= John J. Gilbert =

2003 A.C. Redfield Lifetime Achievement Award recipient

John J. Gilbert (July 18, 1937) is an American biologist. He taught at Princeton University and Dartmouth College, and received the 2003 A.C. Redfield Lifetime Achievement Award. He is currently professor emeritus of biology at Dartmouth.

==Education==
Gilbert received a B.A. (with Honors) in Biology, from Williams College (1959), a Ph.D. in Biology from Williams College (1963) and an NIH Postdoctoral Fellow from the Department of Zoology at the University of Washington (1963–64).

==Awards and recognition==
In 2003 Gilbert received the lifetime award "For developing and sustaining the field of rotifer ecology and biology; for successful mentorship for more than a quarter century; and for vital service contributions to the national and international communities of limnologists and oceanographers."

Between 1973 and 1978 he was the recipient of the NIH Career Development Award.

==Academic positions==
Gilbert has held the following teaching roles in Biology: he was the assistant professor in the Department of Biology at Princeton University between 1964 and 1966, at the Department of Biological Sciences at Dartmouth College between 1966 and 1969 (where for the following five years he held the role following his retirement, he retired he earned the status of professor emeritus).

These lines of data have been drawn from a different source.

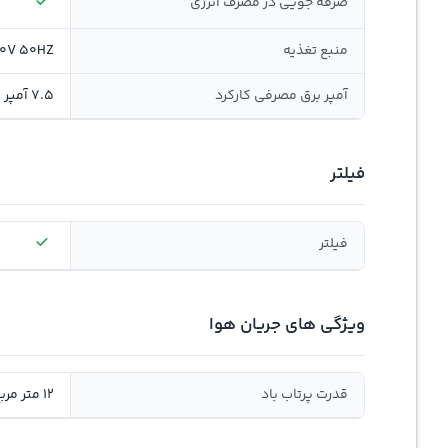
صرفه جویی در مصرف انرژی
منبع تغذیه
0V 50HZ
آمپر برق مصرفی کارکرد
7.5 آمپر
فیلتر
فیلتر
ویژگی های جریان هوا
قدرت پرتاب باد
12 متر مربع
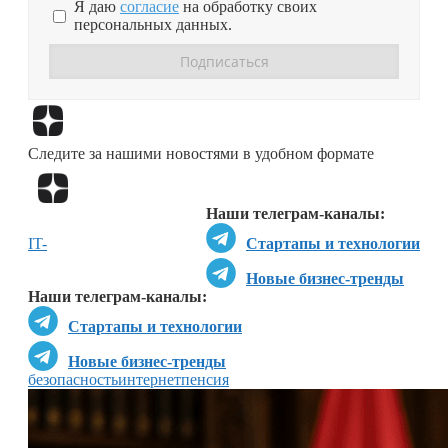
Я даю
согласие
на обработку своих
персональных данных.
Перейти в
Дзен
Следите за нашими новостями в удобном формате
Перейти в
Дзен
Наши телеграм-каналы:
IT-
Стартапы и технологии
Новые бизнес-тренды
Наши телеграм-каналы:
Стартапы и технологии
Новые бизнес-тренды
безопасность
интернет
пенсия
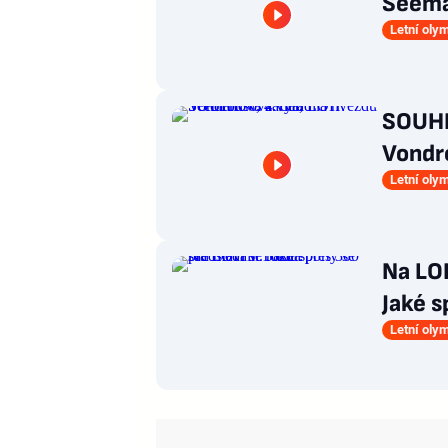
Seema
Letní oly
SOUHR
Vondr
Letní oly
Na LOH
Jaké s
Letní oly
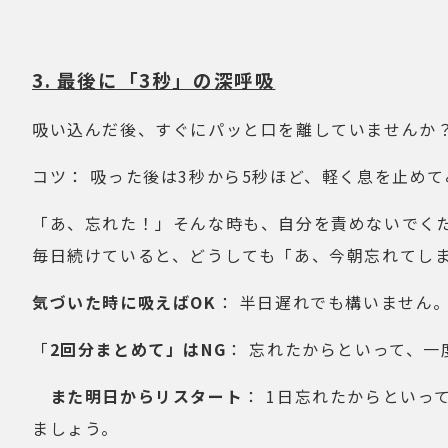
3. 最後に「3秒」の深呼吸
吸い込んだ後、すぐにパッと口を離していませんか
コツ： 吸った後は3秒から5秒ほど、軽く息を止め
「あ、忘れた！」そんな時も、自分を責めないでく
毎日続けていると、どうしても「あ、今朝忘れてし
気づいた時に吸えばOK
： 半日遅れでも構いません
「
2回分まとめて」はNG
： 忘れたからといって、
また明日からリスタート
： 1日忘れたからとい
ましょう。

In 1997 Gilbert received the William Evans Visiting Fellowship from the Department of Zoology at the University of Otago, New Zealand.

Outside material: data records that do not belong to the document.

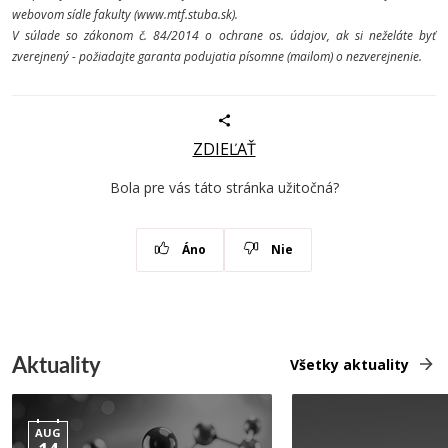
webovom sídle fakulty (www.mtf.stuba.sk).
V súlade so zákonom č. 84/2014 o ochrane os. údajov, ak si neželáte byť
zverejnený - požiadajte garanta podujatia písomne (mailom) o nezverejnenie.
ZDIEĽAŤ
Bola pre vás táto stránka užitočná?
Áno
Nie
Aktuality
Všetky aktuality
AUG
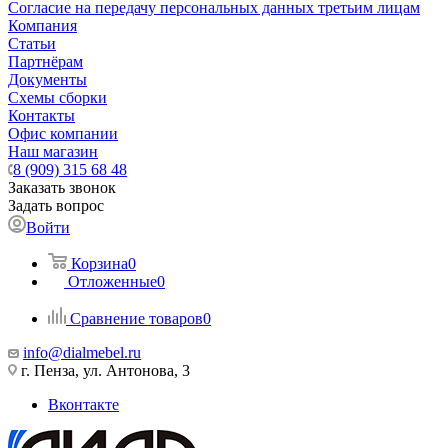
Согласие на передачу персональных данных третьим лицам
Компания
Статьи
Партнёрам
Документы
Схемы сборки
Контакты
Офис компании
Наш магазин
8 (909) 315 68 48
Заказать звонок
Задать вопрос
Войти
Корзина
0
Отложенные
0
Сравнение товаров
0
info@dialmebel.ru
г. Пенза, ул. Антонова, 3
Вконтакте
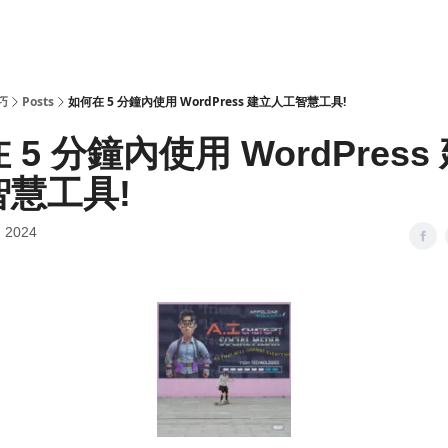
技巧
Posts
如何在 5 分鐘內使用 WordPress 建立人工智慧工具!
 5 分鐘內使用 WordPress
智慧工具!
, 2024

==Scientific associations==
Gilbert has been a member of the following scientific associations: the American Society of Zoologists (between 1964 and 1988), the American Association for the Advancement of Science (which he joined in 1963 and was also a Fellow), the Ecological Society of America and the American Society of Limnology and Oceanography, the International Association of Theoretical and Applied Limnology (all of which he joined in 1964).